→ **TASK DESCRIPTION**:
Only the lines from the one containing "വിവാഹജീവിതത്തിന്റെ പവിത്രതയ്ക്കായി" through the last line below should be written out, exactly and with both ends kept.

■ ■ ■

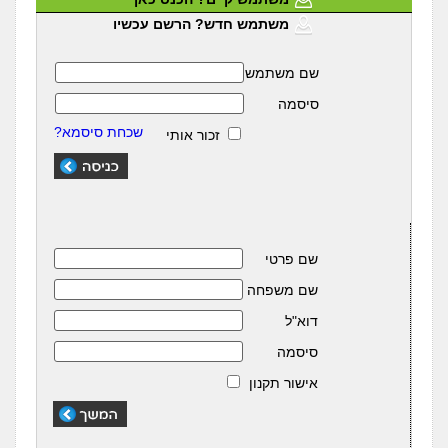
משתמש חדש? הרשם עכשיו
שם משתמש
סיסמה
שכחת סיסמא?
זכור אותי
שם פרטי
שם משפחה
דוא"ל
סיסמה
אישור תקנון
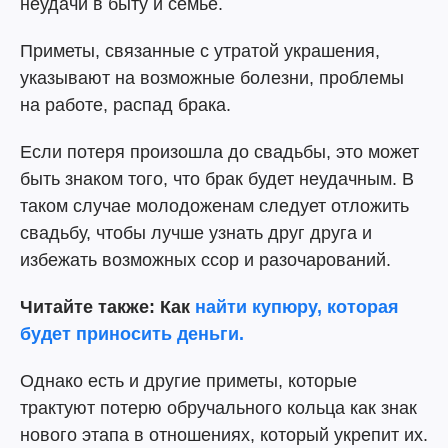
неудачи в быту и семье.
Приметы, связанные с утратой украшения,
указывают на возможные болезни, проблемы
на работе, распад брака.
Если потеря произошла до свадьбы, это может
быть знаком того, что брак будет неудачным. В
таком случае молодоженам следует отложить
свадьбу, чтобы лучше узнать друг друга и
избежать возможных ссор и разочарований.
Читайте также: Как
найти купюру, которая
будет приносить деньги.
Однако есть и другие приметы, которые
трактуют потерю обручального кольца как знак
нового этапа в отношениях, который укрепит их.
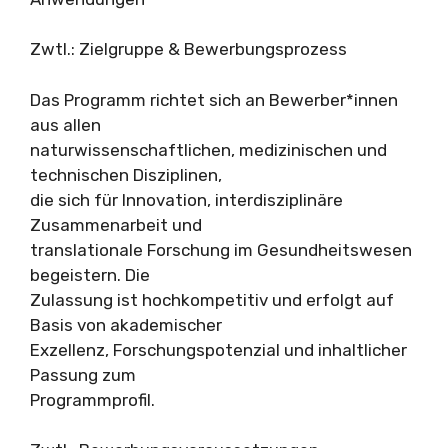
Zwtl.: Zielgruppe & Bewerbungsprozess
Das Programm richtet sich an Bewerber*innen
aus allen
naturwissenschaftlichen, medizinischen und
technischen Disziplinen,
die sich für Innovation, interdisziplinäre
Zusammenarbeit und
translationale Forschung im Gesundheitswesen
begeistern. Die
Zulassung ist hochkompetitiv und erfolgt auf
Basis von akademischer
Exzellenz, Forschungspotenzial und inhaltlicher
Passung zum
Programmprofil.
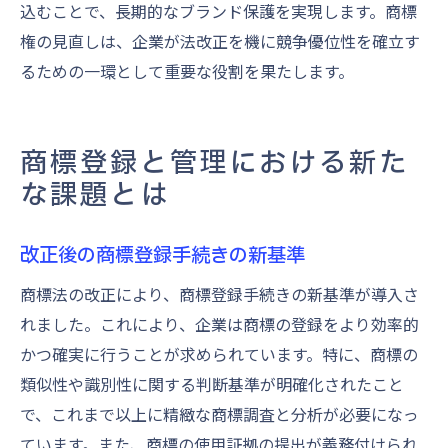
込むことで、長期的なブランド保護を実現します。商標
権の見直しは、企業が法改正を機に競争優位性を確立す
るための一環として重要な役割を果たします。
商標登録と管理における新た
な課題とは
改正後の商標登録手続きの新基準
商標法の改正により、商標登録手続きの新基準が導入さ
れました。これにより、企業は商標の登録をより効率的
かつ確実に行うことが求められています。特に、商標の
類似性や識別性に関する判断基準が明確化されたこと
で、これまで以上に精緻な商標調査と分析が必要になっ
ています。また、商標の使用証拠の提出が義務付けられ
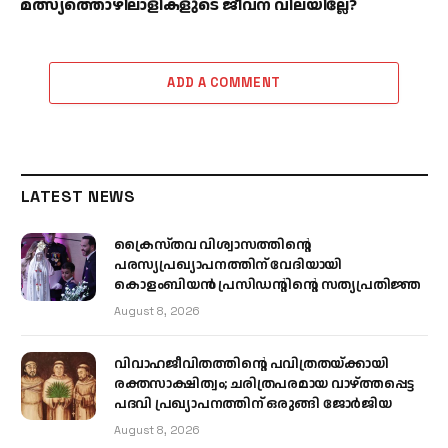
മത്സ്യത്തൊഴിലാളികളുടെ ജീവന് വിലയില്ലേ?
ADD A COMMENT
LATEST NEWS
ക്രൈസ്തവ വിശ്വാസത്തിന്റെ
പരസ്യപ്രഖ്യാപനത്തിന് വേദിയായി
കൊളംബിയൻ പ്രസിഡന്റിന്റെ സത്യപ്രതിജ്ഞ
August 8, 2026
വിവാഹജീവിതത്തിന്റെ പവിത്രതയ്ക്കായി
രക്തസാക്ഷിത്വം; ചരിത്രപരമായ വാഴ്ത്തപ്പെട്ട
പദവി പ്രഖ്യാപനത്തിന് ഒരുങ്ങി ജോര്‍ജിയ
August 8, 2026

■ ■ ■

→ **COMPLETED EXERCISE**:
വിവാഹജീവിതത്തിന്റെ പവിത്രതയ്ക്കായി
രക്തസാക്ഷിത്വം; ചരിത്രപരമായ വാഴ്ത്തപ്പെട്ട
പദവി പ്രഖ്യാപനത്തിന് ഒരുങ്ങി ജോര്‍ജിയ
August 8, 2026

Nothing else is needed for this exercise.